USDA says cattle placed on feed slightly higher than trade expected
Story Date: 8/24/2010

 

Source:  Rita Jane Gabbett, MEATINGPLACE.COM, 8/23/10

USDA’s monthly Cattle on Feed report issued late Friday showed cattle placed on feed as of Aug. 1, at 1.71 million head, fell 5.9 percent from a year ago. The decline was less steep than analysts expected, however, making the report neutral to slightly positive for processors.


Wall Street analysts, on average, expected cattle placed on feed to decline by about 7.4 percent, according to a poll by Dow Jones.


Total cattle and calves on feed for slaughter market in the United States for feedlots with capacity of 1,000 or more head totaled 9.9 million head on Aug. 1, up 2 percent from a year ago and 0.4 percent higher than the average analyst pre-report estimate.


Marketings of fed cattle during July totaled 1.90 million, 2 percent below 2009 and slightly lower than analysts were expecting. This is the lowest fed cattle marketings for the month of July since the series began in 1996, according to USDA.

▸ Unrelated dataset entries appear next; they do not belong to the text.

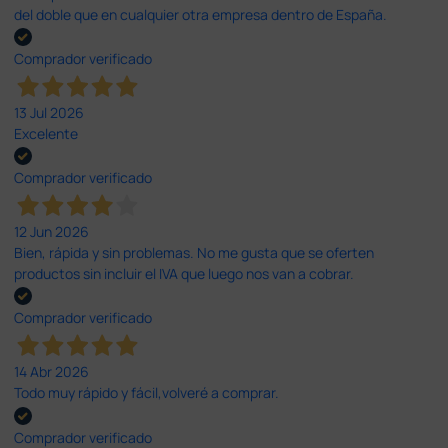
del doble que en cualquier otra empresa dentro de España.
Comprador verificado
13 Jul 2026
Excelente
Comprador verificado
12 Jun 2026
Bien, rápida y sin problemas. No me gusta que se oferten
productos sin incluir el IVA que luego nos van a cobrar.
Comprador verificado
14 Abr 2026
Todo muy rápido y fácil,volveré a comprar.
Comprador verificado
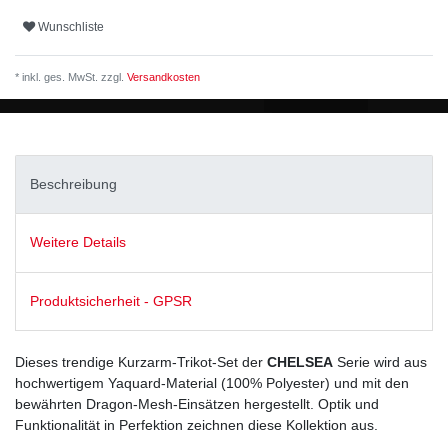
Wunschliste
* inkl. ges. MwSt. zzgl.
Versandkosten
Beschreibung
Weitere Details
Produktsicherheit - GPSR
Dieses trendige Kurzarm-Trikot-Set der
CHELSEA
Serie wird aus
hochwertigem Yaquard-Material (100% Polyester) und mit den
bewährten Dragon-Mesh-Einsätzen hergestellt. Optik und
Funktionalität in Perfektion zeichnen diese Kollektion aus.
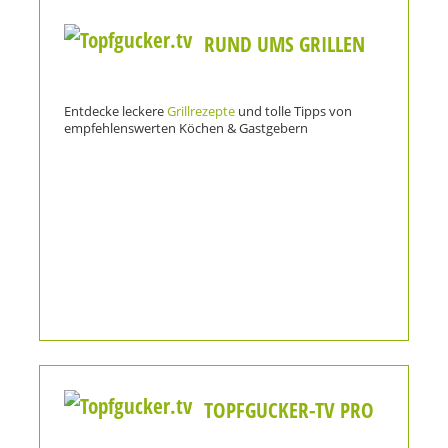
RUND UMS GRILLEN
Entdecke leckere
Grillrezepte
und tolle Tipps von
empfehlenswerten Köchen & Gastgebern
TOPFGUCKER-TV PRO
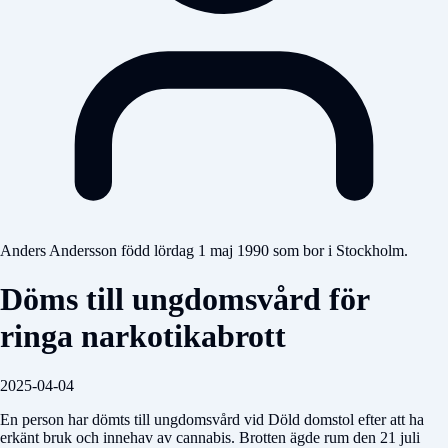
Anders Andersson född lördag 1 maj 1990 som bor i Stockholm.
Döms till ungdomsvård för
ringa narkotikabrott
2025-04-04
En person har dömts till ungdomsvård vid
Döld domstol
efter att ha
erkänt bruk och innehav av cannabis. Brotten ägde rum den 21 juli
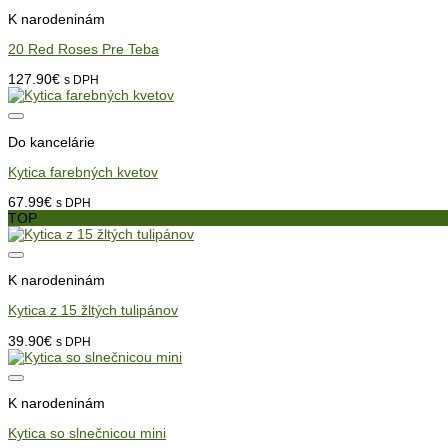
K narodeninám
20 Red Roses Pre Teba
127.90
€
s DPH
Do kancelárie
Kytica farebných kvetov
67.99
€
s DPH
TOP
K narodeninám
Kytica z 15 žltých tulipánov
39.90
€
s DPH
K narodeninám
Kytica so slnečnicou mini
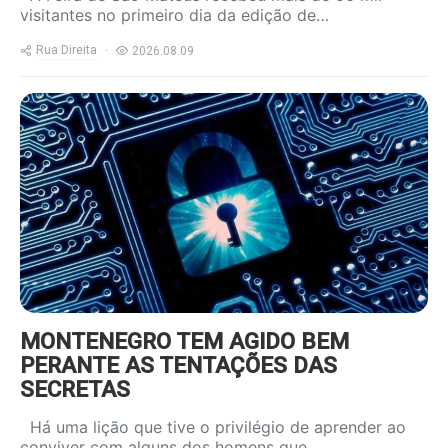
visitantes no primeiro dia da edição de…
Rua Direita
2026.08.09
https://www.ruadireita.pt/wp-
content/uploads/2022/05/cybersecurity-
1-800x600.jpg
MONTENEGRO TEM AGIDO BEM
PERANTE AS TENTAÇÕES DAS
SECRETAS
Há uma lição que tive o privilégio de aprender ao
conviver com alguns dos homens que…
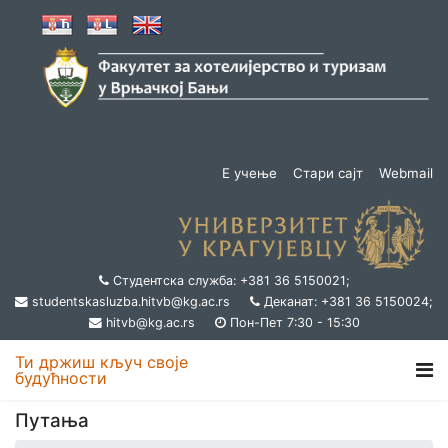
Е учење
Стари сајт
Webmail
Студентска служба: +381 36 5150021;
studentskasluzba.hitvb@kg.ac.rs
Деканат: +381 36 5150024;
hitvb@kg.ac.rs
Пон-Пет 7:30 - 15:30
Ти држиш кључ своје
будућности
Путања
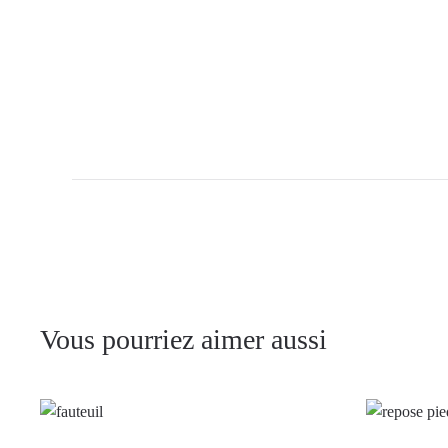
Vous pourriez aimer aussi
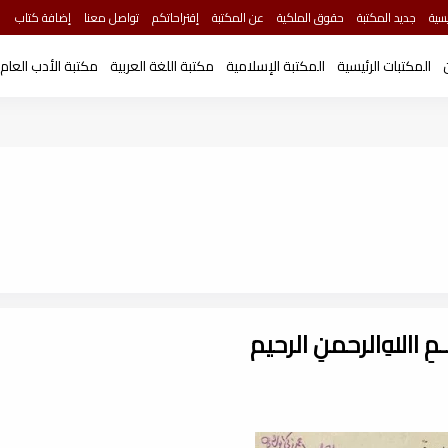
سية
جديد المكتبة
حقوق الملكية
عن المكتبة
إقتراحاتكم
تواصل معنا
إضافة كتاب
المكتبات الرئيسية
المكتبة الإسلامية
مكتبة اللغة العربية
مكتبة الأدب العام
ـــمِ اﷲِالرحمنِ الرحيم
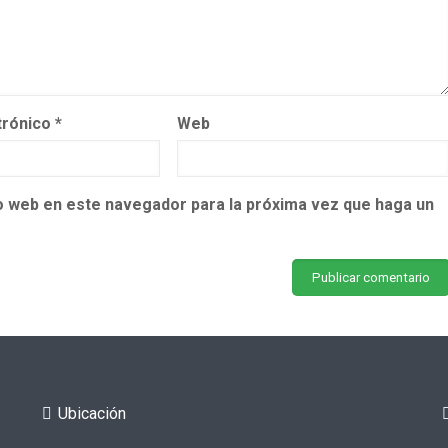
trónico
*
Web
io web en este navegador para la próxima vez que haga un
Ubicación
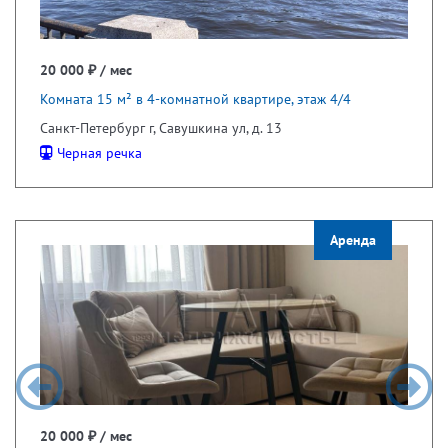
20 000 ₽ / мес
Комната 15 м² в 4-комнатной квартире, этаж 4/4
Санкт-Петербург г, Савушкина ул, д. 13
Черная речка
Аренда
20 000 ₽ / мес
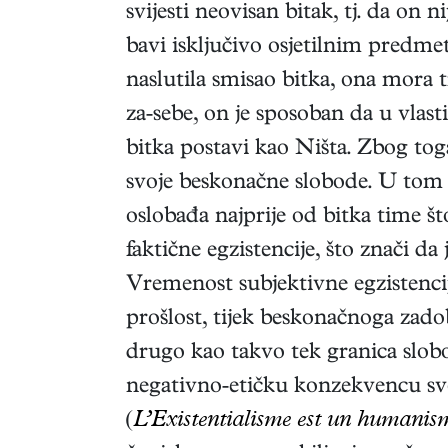
svijesti neovisan bitak, tj. da on 
bavi isključivo osjetilnim predm
naslutila smisao bitka, ona mora 
za-sebe, on je sposoban da u vlas
bitka postavi kao Ništa. Zbog tog
svoje beskonačne slobode. U tom s
oslobađa najprije od bitka time š
faktične egzistencije, što znači da
Vremenost subjektivne egzistencije
prošlost, tijek beskonačnoga zad
drugo kao takvo tek granica slobo
negativno-etičku konzekvencu svoj
(
L’Existentialisme est un humanis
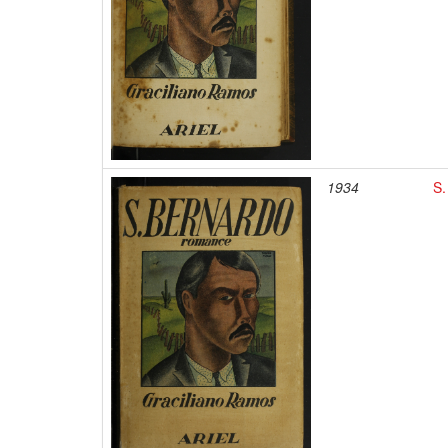
1934
S.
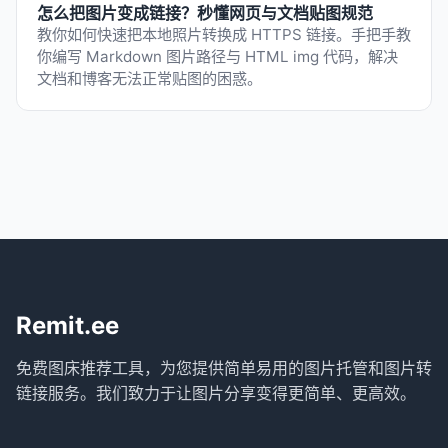
怎么把图片变成链接？秒懂网页与文档贴图规范
教你如何快速把本地照片转换成 HTTPS 链接。手把手教
你编写 Markdown 图片路径与 HTML img 代码，解决
文档和博客无法正常贴图的困惑。
Remit.ee
免费图床推荐工具，为您提供简单易用的图片托管和图片转
链接服务。我们致力于让图片分享变得更简单、更高效。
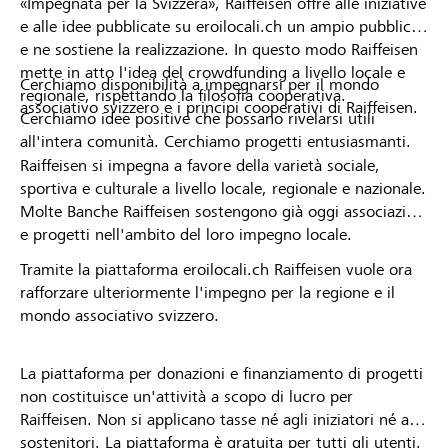
«Impegnata per la Svizzera», Raiffeisen offre alle iniziative
e alle idee pubblicate su eroilocali.ch un ampio pubblico
e ne sostiene la realizzazione. In questo modo Raiffeisen
mette in atto l'idea del crowdfunding a livello locale e
Cerchiamo disponibilità a impegnarsi per il mondo
regionale, rispettando la filosofia cooperativa.
associativo svizzero e i principi cooperativi di Raiffeisen.
Cerchiamo idee positive che possano rivelarsi utili
all'intera comunità. Cerchiamo progetti entusiasmanti.
Raiffeisen si impegna a favore della varietà sociale,
sportiva e culturale a livello locale, regionale e nazionale.
Molte Banche Raiffeisen sostengono già oggi associazioni
e progetti nell'ambito del loro impegno locale.
Tramite la piattaforma eroilocali.ch Raiffeisen vuole ora
rafforzare ulteriormente l'impegno per la regione e il
mondo associativo svizzero.
La piattaforma per donazioni e finanziamento di progetti
non costituisce un'attività a scopo di lucro per
Raiffeisen. Non si applicano tasse né agli iniziatori né ai
sostenitori. La piattaforma è gratuita per tutti gli utenti.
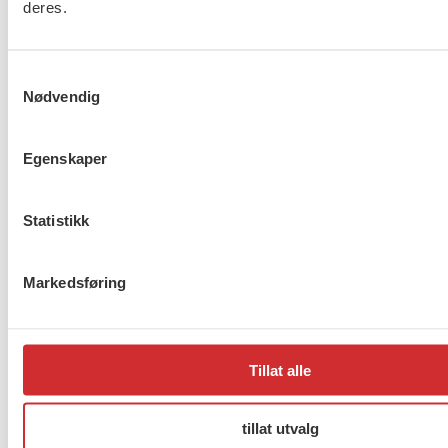
deres.
organisasjonsansatte i KA:
Samtykkevalg
Kirkens SOS
Nødvendig
IKO – Kirkelig pedagogisk senter
IKO-forlaget AS
Vestby frivilligsentral
Egenskaper
KIFO, Institutt for kirke-, religions- og
livssynsforskning
Statistikk
Kristelig studieforbund (K-stud)
Hekta – Trosopplæring for ungdom
Markedsføring
Vake Kirkelig ressurssenter mot seksuelle overgrep
Kirkepartner AS
Norske kirkeakademier
Tillat alle
Flere saker
Se alle
tillat utvalg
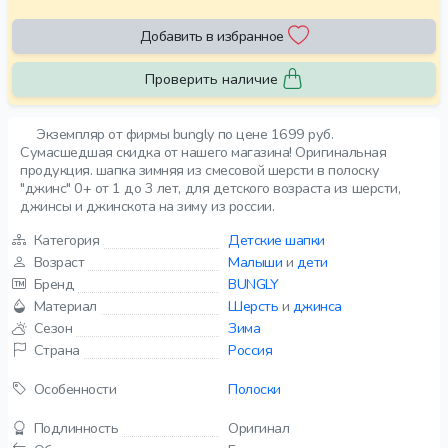
Добавить в избранное
Проверить наличие
Экземпляр от фирмы bungly по цене 1699 руб.
Сумасшедшая скидка от нашего магазина! Оригинальная
продукция. шапка зимняя из смесовой шерсти в полоску
"джинс" 0+ от 1 до 3 лет, для детского возраста из шерсти,
джинсы и джинскота на зиму из россии.
Категория
Детские шапки
Возраст
Малыши
и
дети
Бренд
BUNGLY
Материал
Шерсть
и
джинса
Сезон
Зима
Страна
Россия
Особенности
Полоски
Подлинность
Оригинал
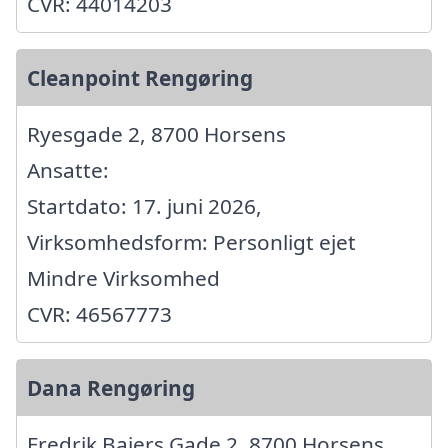
CVR: 44014203
Cleanpoint Rengøring
Ryesgade 2, 8700 Horsens
Ansatte:
Startdato: 17. juni 2026,
Virksomhedsform: Personligt ejet
Mindre Virksomhed
CVR: 46567773
Dana Rengøring
Fredrik Bajers Gade 2, 8700 Horsens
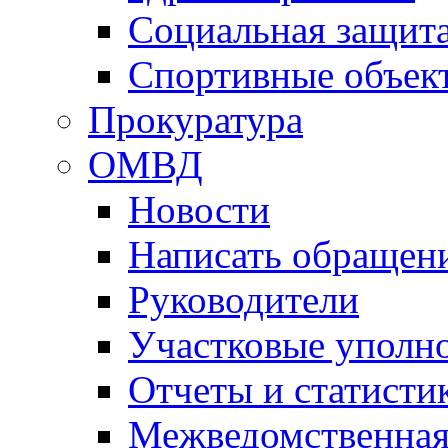
Социальная защит
Спортивные объек
Прокуратура
ОМВД
Новости
Написать обращен
Руководители
Участковые уполн
Отчеты и статисти
Межведомственная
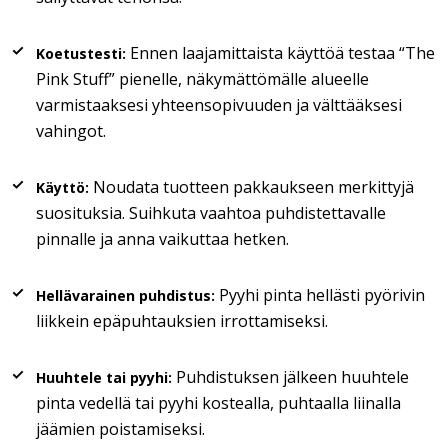
Ennen laajamittaista käyttöä testaa “The
Koetustesti:
Pink Stuff” pienelle, näkymättömälle alueelle
varmistaaksesi yhteensopivuuden ja välttääksesi
vahingot.
Noudata tuotteen pakkaukseen merkittyjä
Käyttö:
suosituksia. Suihkuta vaahtoa puhdistettavalle
pinnalle ja anna vaikuttaa hetken.
Pyyhi pinta hellästi pyörivin
Hellävarainen puhdistus:
liikkein epäpuhtauksien irrottamiseksi.
Puhdistuksen jälkeen huuhtele
Huuhtele tai pyyhi:
pinta vedellä tai pyyhi kostealla, puhtaalla liinalla
jäämien poistamiseksi.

J.P.Morgan analyst Ken Goldman called the report “neutral to slightly positive for packers such as Tyson,” noting the slightly higher supplies than last year as a positive. “All else equal, packers usually make better margins when cattle supply is high,” he wrote in a note to investors.


Still tight
Overall, however, cattle supplies remain tight and are expected to get tighter going into the fall, warned the CME Group’s Daily Livestock Report published by livestock analysts Steve Meyer and Len Steiner.


“We doubt that August and September inventories will follow the above-year-ago pattern of June, July … so cattle numbers at year’s end will again be below year-ago levels,” they predicted.


They also noted supplies of feeder cattle outside of feedlots were 2.6 percent smaller than last year on July 1, “and it’s hard to place cattle that are not there.”